Zimbabwe Situation

Tsvangirai’s arrogance a disappointment

via Tsvangirai’s arrogance a disappointment | The Zimbabwean by Benjamin Takavarasha 15.10.13

The claim by Morgan Tsvangirai in his address to party supporters in Masvingo recently to the effect that MDC-T would collapse if he was removed from its helm is nauseating and constitutes an unnecessary own goal both within his party and the country at large (The Zimbabwean 10 October). “If you remove me that will be the end of it and you all know that” he is quoted as saying.

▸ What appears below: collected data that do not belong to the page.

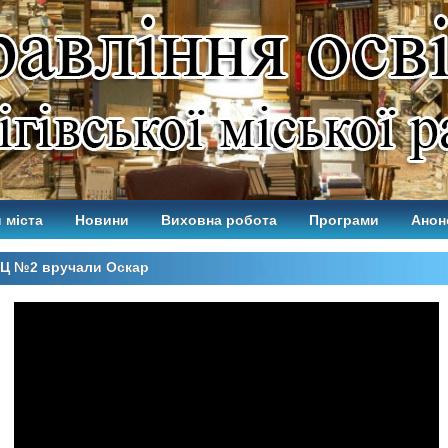
 міста
Новини
Виховна робота
Програми
Анон
РЦ №2 вручали Оскар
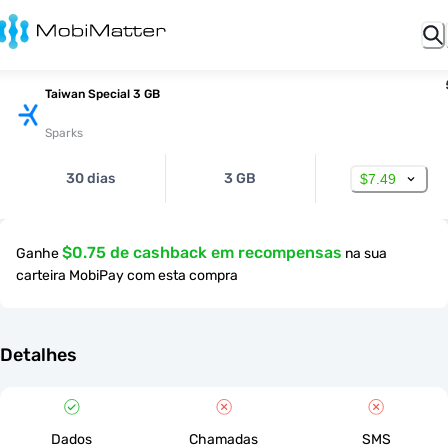
Taiwan Special 3 GB
Sparks
30 dias
3 GB
$7.49
$0.75 de cashback em recompensas
Ganhe
na sua
carteira MobiPay com esta compra
Detalhes
Dados
Chamadas
SMS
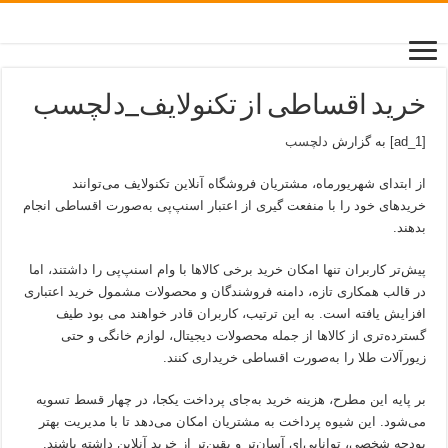
خرید اقساطی از تکنولایف_دلچسب
[ad_1] به گزارش
دلچسب
از ابتدای شهریورماه، مشتریان فروشگاه آنلاین تکنولایف می‌توانند
خریدهای خود را با منفعت گیری از اعتبار اسنپ‌پی به‌صورت اقساطی انجام
بدهند.
پیش‌تر کاربران تنها امکان خرید برخی کالاها با وام اسنپ‌پی را داشتند، اما
در قالب همکاری تازه، دامنه فروشندگان و محصولات مشمول خرید اعتباری
افزایش یافته است. به این ترتیب، کاربران قادر خواهند می بود طیف
گسترده‌تری از کالاها از جمله محصولات دیجیتال، لوازم خانگی و حتی
زیورآلات طلا را به‌صورت اقساطی خریداری کنند.
بر پایه این مطرح، هزینه خرید به‌جای پرداخت یکجا، در چهار قسط تسویه
می‌شود. این شیوه پرداخت به مشتریان امکان می‌دهد تا با مدیریت بهتر
بودجه شخصی، توانایی‌ای آسان‌تر و یقین‌تر از خرید آنلاین داشته باشند.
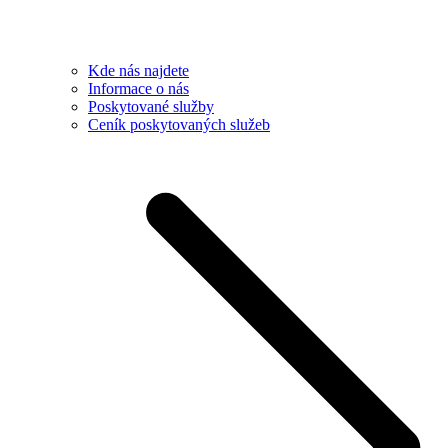
Kde nás najdete
Informace o nás
Poskytované služby
Ceník poskytovaných služeb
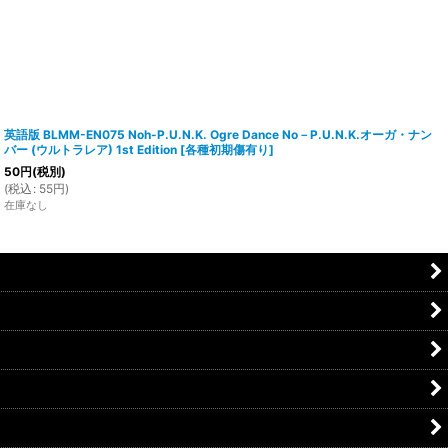
英語版 BLMM-EN075 Noh-P.U.N.K. Ogre Dance No－P.U.N.K.オーガ・ナン
バー (ウルトラレア) 1st Edition
[
各種初期傷有り
]
50
円
(税別)
(
税込
:
55
円
)
在庫なし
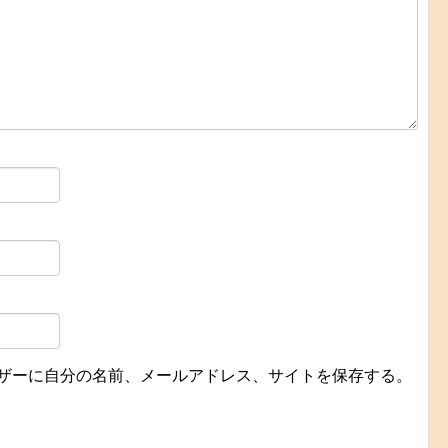
ザーに自分の名前、メールアドレス、サイトを保存する。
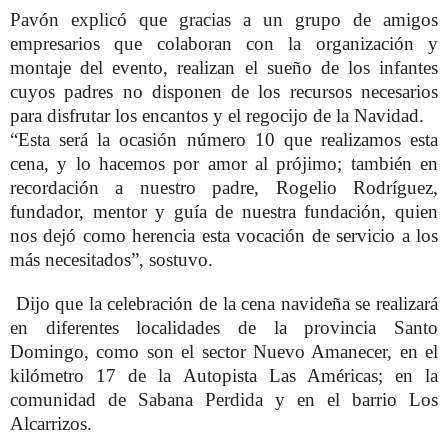
Pavón explicó que gracias a un grupo de amigos
empresarios que colaboran con la organización y
montaje del evento, realizan el sueño de los infantes
cuyos padres no disponen de los recursos necesarios
para disfrutar los encantos y el regocijo de la Navidad.
“Esta será la ocasión número 10 que realizamos esta
cena, y lo hacemos por amor al prójimo; también en
recordación a nuestro padre, Rogelio Rodríguez,
fundador, mentor y guía de nuestra fundación, quien
nos dejó como herencia esta vocación de servicio a los
más necesitados”, sostuvo.
Dijo que la celebración de la cena navideña se realizará
en diferentes localidades de la provincia Santo
Domingo, como son el sector Nuevo Amanecer, en el
kilómetro 17 de la Autopista Las Américas; en la
comunidad de Sabana Perdida y en el barrio Los
Alcarrizos.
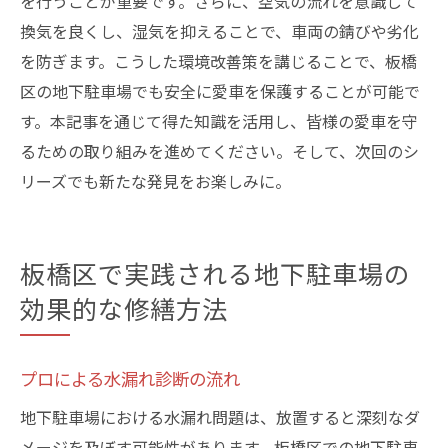
を行うことが重要です。さらに、空気の流れを意識して
換気を良くし、湿気を抑えることで、車両の錆びや劣化
を防ぎます。こうした環境改善策を講じることで、板橋
区の地下駐車場でも安全に愛車を保護することが可能で
す。本記事を通じて得た知識を活用し、皆様の愛車を守
るための取り組みを進めてください。そして、次回のシ
リーズでも新たな発見をお楽しみに。
板橋区で実践される地下駐車場の
効果的な修繕方法
プロによる水漏れ診断の流れ
地下駐車場における水漏れ問題は、放置すると深刻なダ
メージを及ぼす可能性があります。板橋区での地下駐車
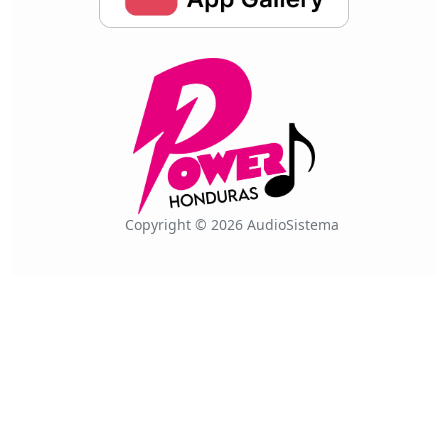
Copyright © 2026 AudioSistema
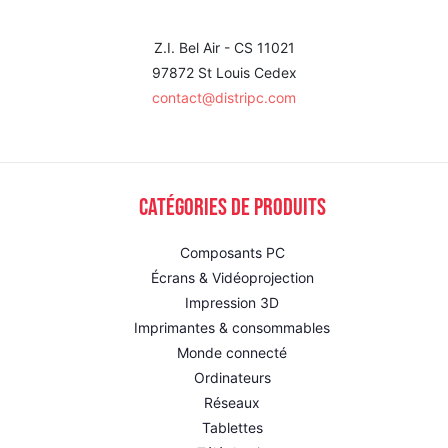
Z.I. Bel Air - CS 11021
97872 St Louis Cedex
contact@distripc.com
Catégories de produits
Composants PC
Écrans & Vidéoprojection
Impression 3D
Imprimantes & consommables
Monde connecté
Ordinateurs
Réseaux
Tablettes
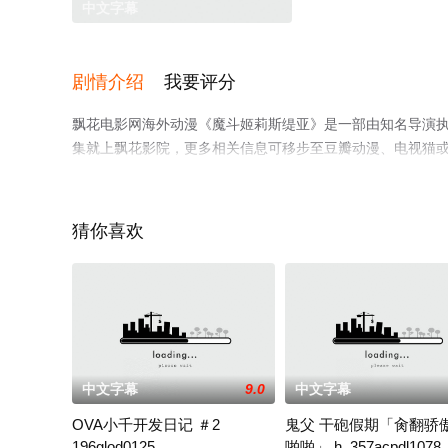
中文字幕
剧情介绍
我要评分
飘花电影网海外动漫《魔斗姬莉斯缇亚》是一部由知名导演
集就上飘花影院，更多相关信息可移步至豆瓣动漫、电视猫
猜你喜欢
中文字幕
9.0
中文字幕
OVA小千开发日记 ＃2
鬼父 干砲假期「肏翻骄
196glod0125
啪啪」 h_357acpdl1078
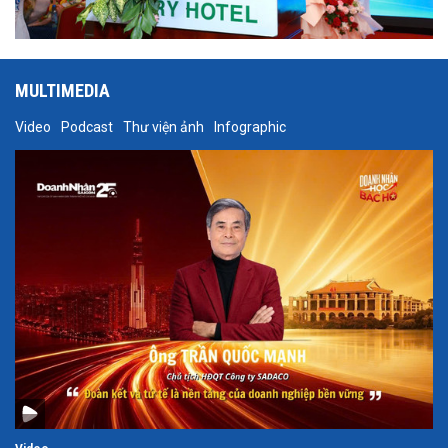
MULTIMEDIA
Video
Podcast
Thư viện ảnh
Infographic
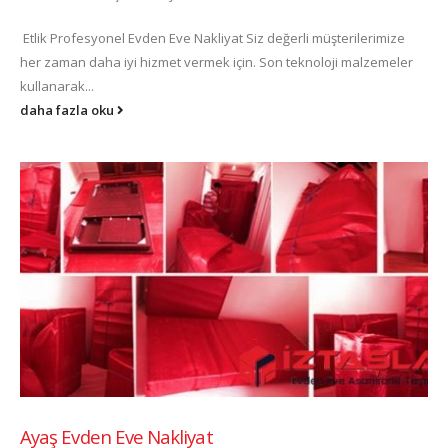
Etlik Profesyonel Evden Eve Nakliyat Siz değerli müşterilerimize
her zaman daha iyi hizmet vermek için. Son teknoloji malzemeler
kullanarak...
daha fazla oku
Ayaş Evden Eve Nakliyat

As I understand it, MDC-T was not formed by one person as Tsvangirai’s statement seems to imply, but by a core group who then sold it to the nation. And those who joined in droves were committed to the ideals on offer rather than driven by blind loyalty to the core group, much less the founding President Tsvangirai himself. They all are just as much part of the project as the founding pioneers.

How different things have turned out to be from the Tsvangirai I first saw and heard in Kensington Town Hall, London in MDC’s early days when he humbly told the audience that he did not have the monopoly of wisdom and ideas, or words to that effect. As I understood it, this implied that he and his party would be receptive to constructive ideas and criticism. How different from the ‘one man show’ that his latest statement implies. This arrogant statement is undoubtedly a typical example of Lord Acton’s famous dictum to the effect that ‘Power corrupts and corrupts absolutely’.

Ironically Tsvangirai’s statement resonates with Robert Mugabe’s infamous statement at one of his Zanu (PF) Congresses when he said [on the party’s leadership] “There are no vacancies”. Both leaders, consciously or otherwise, undermine and at worst, insult, their followers – whether or not any of them aspire to leadership, albeit not a crime in itself in a supposed democracy.

Tsvangirai’s statement, unwittingly or otherwise, implicitly exposes the party’s poverty in personnel whereby of all the hordes of followers none of them except himself has the calibre of party leadership. How can an outsider contemplate joining a party in which one person, be it the founding President, is bigger than the party? How can an outsider want to join a party that would perish if its current leader was out of the way by death or otherwise?

I may not hold much brief for Job Sikhala but at least I would concur with him when he decried the personalised names of the MDC formations [MDC-T, MDC-M now MDC-N) even if it was to distinguish between them. For Tsvangirai in particular, it could have contributed to his notion that he and his party were inseparable. Perhaps it is high time MDC-T seriously considered an alternative name.

All in all, Tsvangirai’s statement has been an unfortunate own goal, not only a gift and ammunition to his traditional enemies or detraction, but also a disappointment to many of his loyal supporters along with those outside the party who had looked up to him, whatever his shortcomings, as the one viable alternative to the status quo.